Canadian Science Policy Centre, Analysis of Canada's AI For All Strategy
What Sustainability Issues Does the Strategy Miss?
The "AI For All" strategy's focus on clean energy and cooling overlooks a much broader set of environmental and infrastructure challenges. These gaps could undermine Canada's claim to sustainable AI development.
- Water Consumption: AI data centers consume excessive amounts of water for cooling systems, a concern not comprehensively addressed in the strategy despite Canada's freshwater resources being finite in many regions.
- Land Use and Habitat Impact: Large-scale data center development requires significant land acquisition, which can disrupt ecosystems and wildlife corridors, particularly in sensitive northern regions.

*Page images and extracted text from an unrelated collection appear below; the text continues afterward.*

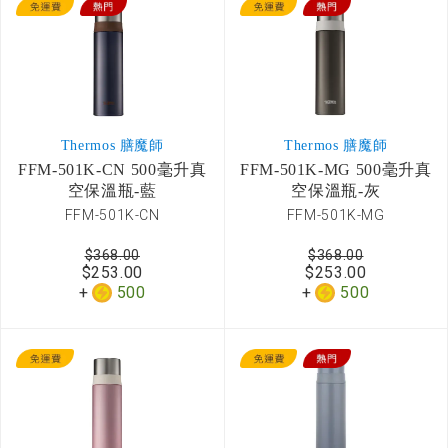
Thermos 膳魔師
Thermos 膳魔師
FFM-501K-CN 500毫升真
FFM-501K-MG 500毫升真
空保溫瓶-藍
空保溫瓶-灰
FFM-501K-CN
FFM-501K-MG
$368.00
$368.00
$253.00
$253.00
500
500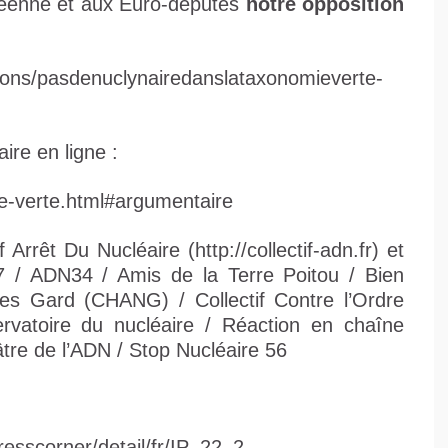
péenne et aux Euro-députés
notre opposition
ions/pasdenuclynairedanslataxonomieverte-
ire en ligne :
mie-verte.html#argumentaire
 Arrêt Du Nucléaire (http://collectif-adn.fr) et
07 / ADN34 / Amis de la Terre Poitou / Bien
ires Gard (CHANG) / Collectif Contre l’Ordre
atoire du nucléaire / Réaction en chaîne
re de l’ADN / Stop Nucléaire 56
resscorner/detail/fr/IP_22_2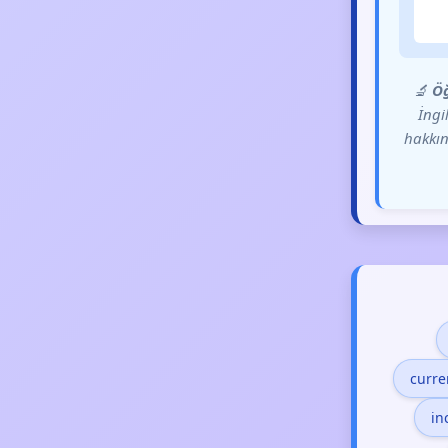
🔬
Öğ
İngi
hakkın
curre
in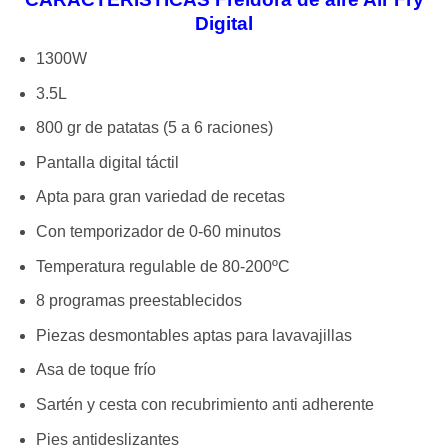
Digital
1300W
3.5L
800 gr de patatas (5 a 6 raciones)
Pantalla digital táctil
Apta para gran variedad de recetas
Con temporizador de 0-60 minutos
Temperatura regulable de 80-200ºC
8 programas preestablecidos
Piezas desmontables aptas para lavavajillas
Asa de toque frío
Sartén y cesta con recubrimiento anti adherente
Pies antideslizantes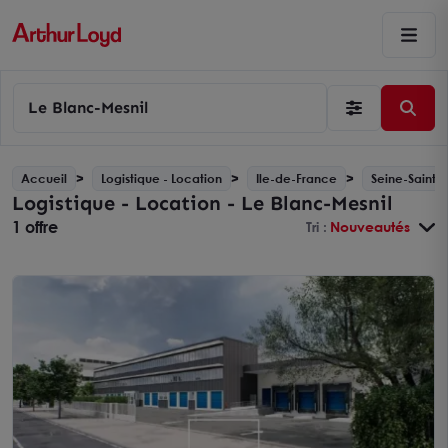
Le Blanc-Mesnil
Accueil
Logistique - Location
Ile-de-France
Seine-Saint-D
Logistique - Location - Le Blanc-Mesnil
1 offre
Tri :
Nouveautés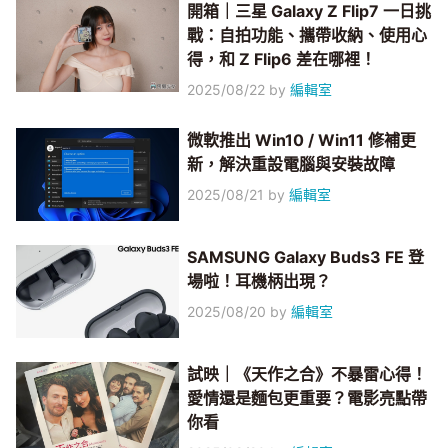
開箱｜三星 Galaxy Z Flip7 一日挑
戰：自拍功能、攜帶收納、使用心
得，和 Z Flip6 差在哪裡！
2025/08/22
by
編輯室
微軟推出 Win10 / Win11 修補更
新，解決重設電腦與安裝故障
2025/08/21
by
編輯室
SAMSUNG Galaxy Buds3 FE 登
場啦！耳機柄出現？
2025/08/20
by
編輯室
試映｜《天作之合》不暴雷心得！
愛情還是麵包更重要？電影亮點帶
你看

- Noise and Light Pollution: Operating data centers generate continuous noise and light emissions that affect surrounding communities and wildlife, yet the strategy does not outline mitigation measures.
- End-of-Life Infrastructure Planning: The strategy focuses entirely on building new capacity but ignores the need to maintain, upgrade, recycle, and eventually decommission data center equipment, a costly and complex process with its own environmental footprint.
Without addressing these lifecycle considerations, Canada risks creating a patchwork of AI infrastructure that appears sustainable on the surface but generates hidden environmental costs.
How Can Governments Build Truly Sustainable AI Infrastructure?
Experts recommend a fundamental shift in how governments approach AI infrastructure planning. Rather than treating energy and cooling as isolated components, policymakers should adopt a full lifecycle framework that accounts for every stage of development, operation, and decommissioning.
- Engage Stakeholders Across the Full Lifecycle: Governments must involve scientists, engineers, and everyday citizens whose lives are directly affected by major data center projects, ensuring decisions reflect both technical feasibility and community impact.
- Conduct Science-Based Grid Planning: Work closely with electrical engineers and energy researchers to model realistic AI electricity demand scenarios and plan grid expansion accordingly, avoiding both underbuilding and wasteful overbuilding of infrastructure.
- Integrate Environmental Impact Assessments: Require comprehensive assessments of water usage, land impact, noise, wildlife effects, and decommissioning plans before approving new data center projects, not as afterthoughts.
- Coordinate with National Electricity Strategy: Align AI infrastructure development with broader electricity grid modernization efforts, such as Canada's plan to double grid capacity by 2050, to ensure coherent long-term planning.
The challenge is urgent. Canada's federal government is under pressure to move quickly on AI sovereignty to compete globally, but rushing without proper planning could lock the nation into unsustainable infrastructure for decades.
What Does This Mean for Canada's AI Ambitions?
Canada's desire to pursue AI sovereignty and economic growth is legitimate and strategically important. However, experts warn that this ambition cannot come at the expense of environmental stability. The "AI For All" strategy is timely and forward-thinking in recognizing AI infrastructure as a strategic asset, but its optimistic view of Canada's capacity to sustainably develop AI while accelerating economic growth is misleading in its details.
The path forward requires honest acknowledgment of the grid's current constraints, realistic modeling of future electricity demand, and a commitment to lifecycle thinking that extends beyond the initial deployment phase. Without these adjustments, Canada risks building an AI infrastructure that appears sovereign and clean on the surface but depends on hidden environmental compromises and deferred maintenance costs that future generations will bear.